One thing which takes you by surprise early on, is how helpful the staff and other patients are when you are searching for that clinic you have never been to.
Yes, the VA can be totally frustrating with canceled appointments, crowed parking lots, and long waits in crowed waiting rooms, but there are many good things you find at the VA, too.
I was sitting next to a WWII vet at the Tallahassee VA Clinic, and in walked a young vet who had horrible scars on his face from burns. That vet took a seat next to me and sat down not saying anything. I tried to get him in a conversation, and he wasn’t very talkative. But that old vet next to me leaned out and said to him, “Have they started any skin grafts yet? Man are they a bitch.” Well, that young guy looked over, and said, “You get burnt?” The old guy pulled up his pant leg showing terrible scars and said his Tin Can (destroyer) was filled with burning oil, and he had to walk/run through it to jump into the sea. I switched seats with the old guy and in no time the two of them started talking about burns. It was like that old guy became 20 some years old again, and the two of them talked on and on.
One time I was at the urology clinic at VA Hospital in Gainesville and had just been told that I had bladder cancer. They sent me out to the waiting room where I had conversations with several other vets who were in some stage of treatment for bladder cancer. Some of them told me they had been coming there for decades for treatment, which actually took out some of the fear I had from my new diagnosis. Five years later, I was in that same clinic waiting room trying to let a guy who was just told he had bladder cancer know that his life was not over.

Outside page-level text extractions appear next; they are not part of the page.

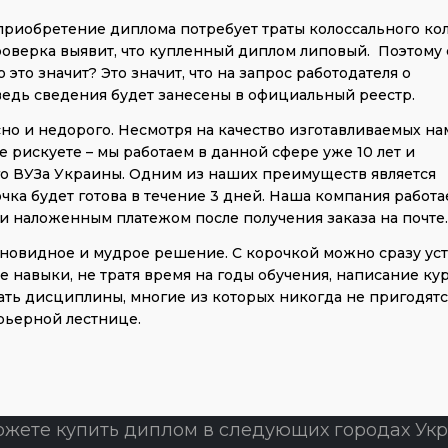
 приобретение диплома потребует траты колоссального ко
 проверка выявит, что купленный диплом липовый. Поэтому
это значит? Это значит, что на запрос работодателя о
ведь сведения будет занесены в официальный реестр.
но и недорого. Несмотря на качество изготавливаемых на
 рискуете – мы работаем в данной сфере уже 10 лет и
о ВУЗа Украины. Одним из наших преимуществ является
чка будет готова в течение 3 дней. Наша компания работа
и наложенным платежом после получения заказа на почте.
новидное и мудрое решение. С корочкой можно сразу ус
е навыки, не тратя время на годы обучения, написание ку
учать дисциплины, многие из которых никогда не пригодятс
арьерной лестнице.
ожете купить диплом в следующих городах Укр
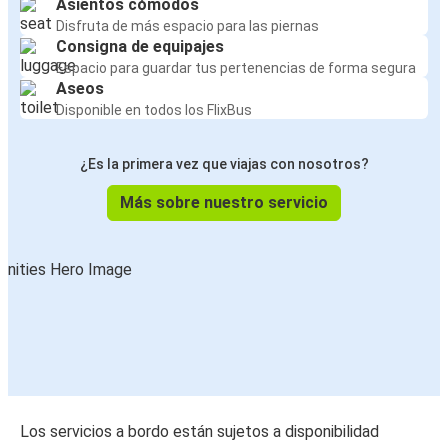
Asientos cómodos
Disfruta de más espacio para las piernas
Consigna de equipajes
Espacio para guardar tus pertenencias de forma segura
Aseos
Disponible en todos los FlixBus
¿Es la primera vez que viajas con nosotros?
Más sobre nuestro servicio
Los servicios a bordo están sujetos a disponibilidad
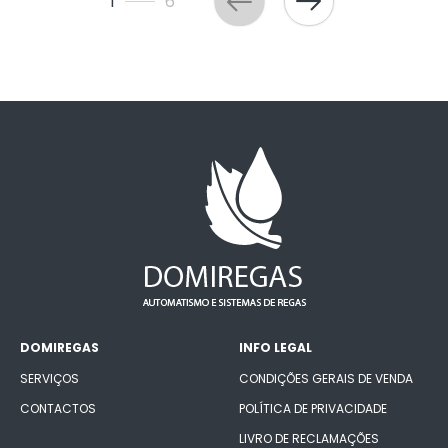
1
6
DOMIREGAS
INFO LEGAL
SERVIÇOS
CONDIÇÕES GERAIS DE VENDA
CONTACTOS
POLÍTICA DE PRIVACIDADE
LIVRO DE RECLAMAÇÕES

I have met veterans from every war we have had since about 1935 until now at the VA, and it doesn’t take long to find out that your branch of service or the rank you had or even your race means nothing there. You are all in the same boat, and guys and now women, are ready to talk to you about, well, about anything: your time in the service, your family, sports, what to expect from the doctor you are about to see, or what the different treatments are like.
The VA really is nothing like a civilian hospital or clinic waiting room. At the VA you have a bond with just about everyone in there, and if your wife is along, she has a special bond with the wives of other vets.

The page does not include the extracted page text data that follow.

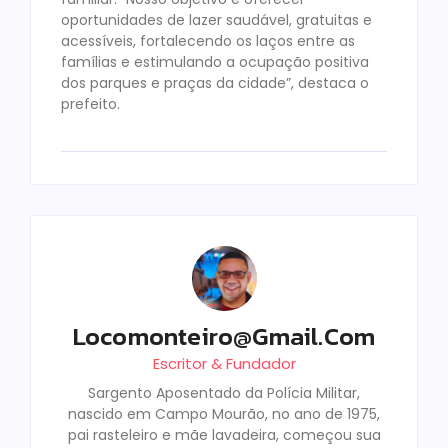
oportunidades de lazer saudável, gratuitas e
acessíveis, fortalecendo os laços entre as
famílias e estimulando a ocupação positiva
dos parques e praças da cidade”, destaca o
prefeito.
Locomonteiro@gmail.com
Escritor & Fundador
Sargento Aposentado da Polícia Militar,
nascido em Campo Mourão, no ano de 1975,
pai rasteleiro e mãe lavadeira, começou sua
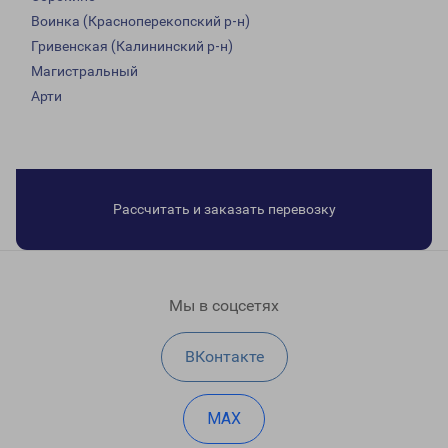
Воинка (Красноперекопский р-н)
Гривенская (Калининский р-н)
Магистральный
Арти
Рассчитать и заказать перевозку
Мы в соцсетях
ВКонтакте
MAX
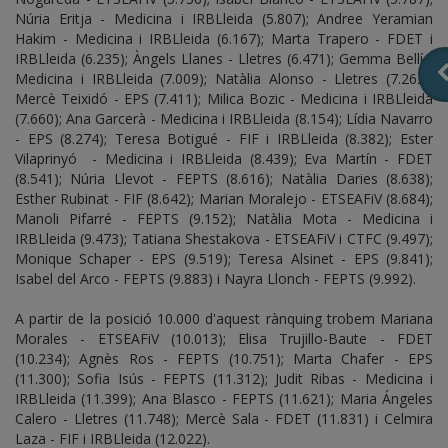
Núria Eritja - Medicina i IRBLleida (5.807); Andree Yeramian
Hakim - Medicina i IRBLleida (6.167); Marta Trapero - FDET i
IRBLleida (6.235); Àngels Llanes - Lletres (6.471); Gemma Bellí -
Medicina i IRBLleida (7.009); Natàlia Alonso - Lletres (7.262);
Mercè Teixidó - EPS (7.411); Milica Bozic - Medicina i IRBLleida
(7.660); Ana Garcerà - Medicina i IRBLleida (8.154); Lídia Navarro
- EPS (8.274); Teresa Botigué - FIF i IRBLleida (8.382); Ester
Vilaprinyó - Medicina i IRBLleida (8.439); Eva Martín - FDET
(8.541); Núria Llevot - FEPTS (8.616); Natàlia Daries (8.638);
Esther Rubinat - FIF (8.642); Marian Moralejo - ETSEAFiV (8.684);
Manoli Pifarré - FEPTS (9.152); Natàlia Mota - Medicina i
IRBLleida (9.473); Tatiana Shestakova - ETSEAFiV i CTFC (9.497);
Monique Schaper - EPS (9.519); Teresa Alsinet - EPS (9.841);
Isabel del Arco - FEPTS (9.883) i Nayra Llonch - FEPTS (9.992).
A partir de la posició 10.000 d'aquest rànquing trobem Mariana
Morales - ETSEAFiV (10.013); Elisa Trujillo-Baute - FDET
(10.234); Agnès Ros - FEPTS (10.751); Marta Chafer - EPS
(11.300); Sofia Isús - FEPTS (11.312); Judit Ribas - Medicina i
IRBLleida (11.399); Ana Blasco - FEPTS (11.621); Maria Ángeles
Calero - Lletres (11.748); Mercè Sala - FDET (11.831) i Celmira
Laza - FIF i IRBLleida (12.022).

No, I am not saying that the VA is one happy place to visit, but I am saying that it is a place that you do not have to feel alone. If you want to talk to pass time or find out what to expect with your treatment, there are plenty of people ready to talk, and if you don’t want to talk, people are ready to leave you alone.

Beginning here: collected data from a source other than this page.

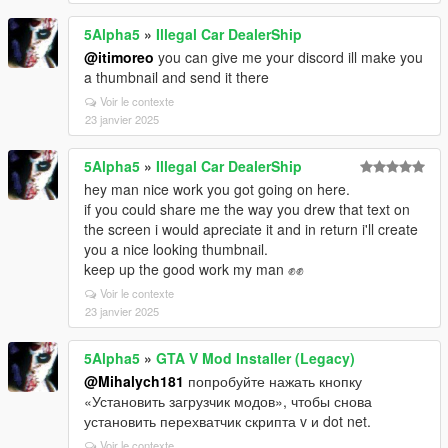
5Alpha5
»
Illegal Car DealerShip
@itimoreo
you can give me your discord ill make you
a thumbnail and send it there
Voir le contexte
23 janvier 2025
5Alpha5
»
Illegal Car DealerShip
hey man nice work you got going on here.
if you could share me the way you drew that text on
the screen i would apreciate it and in return i'll create
you a nice looking thumbnail.
keep up the good work my man ✊✊
Voir le contexte
23 janvier 2025
5Alpha5
»
GTA V Mod Installer (Legacy)
@Mihalych181
попробуйте нажать кнопку
«Установить загрузчик модов», чтобы снова
установить перехватчик скрипта v и dot net.
Voir le contexte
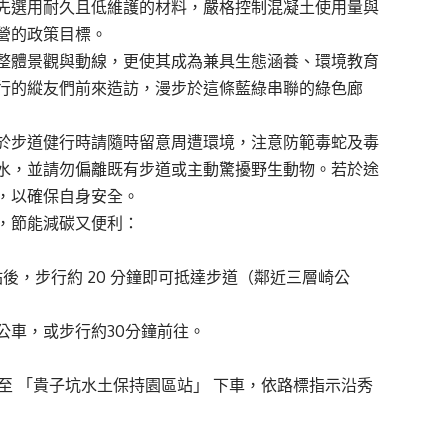
先選用耐久且低維護的材料，嚴格控制混凝土使用量與
營的政策目標。
整體景觀與動線，更使其成為兼具生態涵養、環境教育
行的縱友們前來造訪，漫步於這條藍綠串聯的綠色廊
於步道健行時請隨時留意周遭環境，注意防範毒蛇及毒
水，並請勿偏離既有步道或主動驚擾野生動物。若於途
，以確保自身安全。
，節能減碳又便利：
後，步行約 20 分鐘即可抵達步道（鄰近三層崎公
公車，或步行約30分鐘前往。
線公車。至 「貴子坑水土保持園區站」 下車，依路標指示沿秀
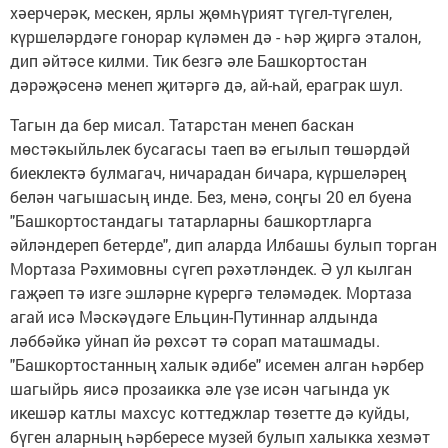
хәерчерәк, мескен, ярлы җөмһүрият түгел-түгелен,
күршеләрдәге гонорар күләмен дә - һәр җиргә эталон,
дип әйтәсе килми. Тик безгә әле Башкортостан
дәрәҗәсенә менеп җитәргә дә, ай-һай, ераграк шул.
Тагын да бер мисал. Татарстан менеп баскан
мөстәкыйльлек бусагасы таеп вә егылып төшәрдәй
биеклектә булмагач, ничарадан бичара, күршеләрең
белән чагышасың инде. Без, менә, соңгы 20 ел буена
"Башкортостандагы татарларны башкортларга
әйләндереп бетерде", дип аларда Илбашы булып торган
Мортаза Рәхимовны сүгеп рәхәтләндек. Ә ул кылган
гаҗәеп тә изге эшләрне күрергә теләмәдек. Мортаза
агай исә Мәскәүдәге Ельцин-Путиннар алдында
ләббәйкә уйнап йә рөхсәт тә сорап маташмады.
"Башкортостанның халык әдибе" исемен алган һәрбер
шагыйрь яисә прозаикка әле үзе исән чагында ук
икешәр катлы махсус коттеджлар төзетте дә куйды,
бүген аларның һәрбересе музей булып халыкка хезмәт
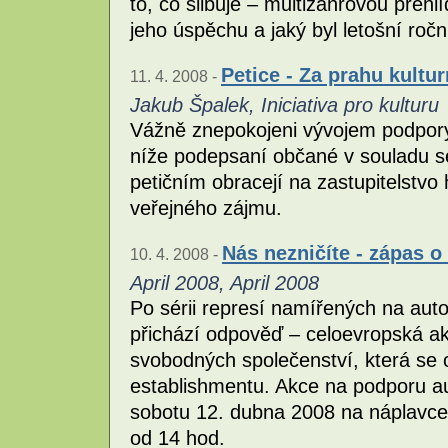
to, co slibuje – multižánrovou přehl
jeho úspěchu a jaký byl letošní ročn
Petice - Za prahu kultur
11. 4. 2008 -
Jakub Špalek, Iniciativa pro kulturu
Vážně znepokojeni vývojem podpory
níže podepsaní občané v souladu s
petičním obracejí na zastupitelstvo
veřejného zájmu.
Nás nezničíte - zápas 
10. 4. 2008 -
April 2008, April 2008
Po sérii represí namířených na aut
přichází odpověď – celoevropská ak
svobodných společenství, která se o
establishmentu. Akce na podporu a
sobotu 12. dubna 2008 na náplavc
od 14 hod.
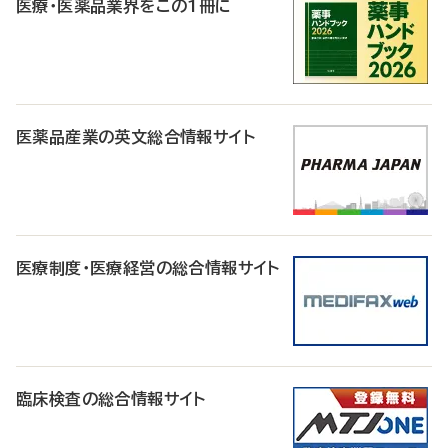
医療・医薬品業界をこの1冊に
医薬品産業の英文総合情報サイト
医療制度・医療経営の総合情報サイト
臨床検査の総合情報サイト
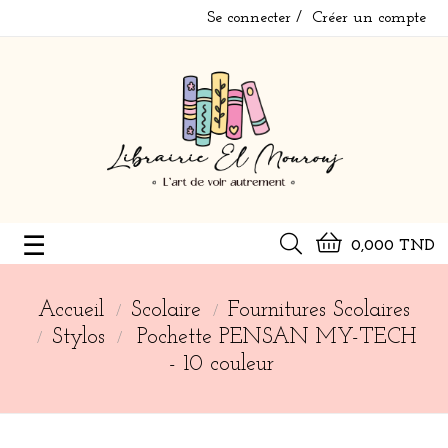
Se connecter
Créer un compte
Basculer
☰
0,000 TND
la
navigation
Accueil
Scolaire
Fournitures Scolaires
Stylos
Pochette PENSAN MY-TECH
- 10 couleur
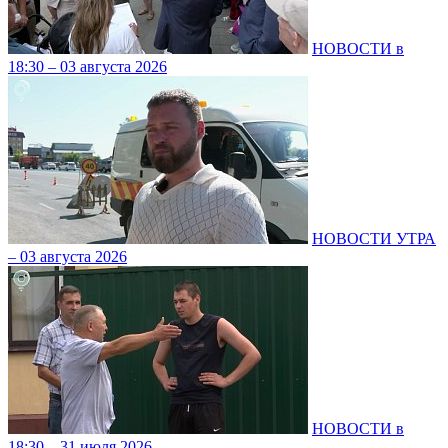
НОВОСТИ в
18:30 – 03 августа 2026
НОВОСТИ УТРА
– 03 августа 2026
НОВОСТИ в
18:30 – 31 июля 2026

After years of using the VA, you know the chances of getting there and finding out you can’t have that test, or your doctor in is surgery and can’t see you, or that the appointment you have a letter for is not scheduled for the day it says are all pretty high. You end up walking away saying, well saying a lot of bad things.
I was at the Tomah VA hospital and met a veteran who had been shot in the face, and he looked very bad. It took a few weeks before he started to talk to me, but soon we had long conversations. I asked if he ever went home. He said he tried it, but he couldn’t handle how he frightened the children, so he thought the VA was the best place for him. There were men there who were medevac’d from the beach of Pacific Islands during WWII, and this was 50 years later.
Yes, there are veterans in every war we have who make it back to the states from their war, but never make it back home. A VA facility becomes their home for life. Every facility like that has many Veterans organizations doing whatever they can for those vets. Yes, there is a bond.
So, the VA can be oh so frustrating and, yes, I do rant and rave about the care I and other vets get. But all in all, I believe the VA is the best place for veterans to receive their medical care. Yes, it could be augmented with civilian hospitals for some treatments, but to lose the VA for veteran health care would be a real loss for our veterans.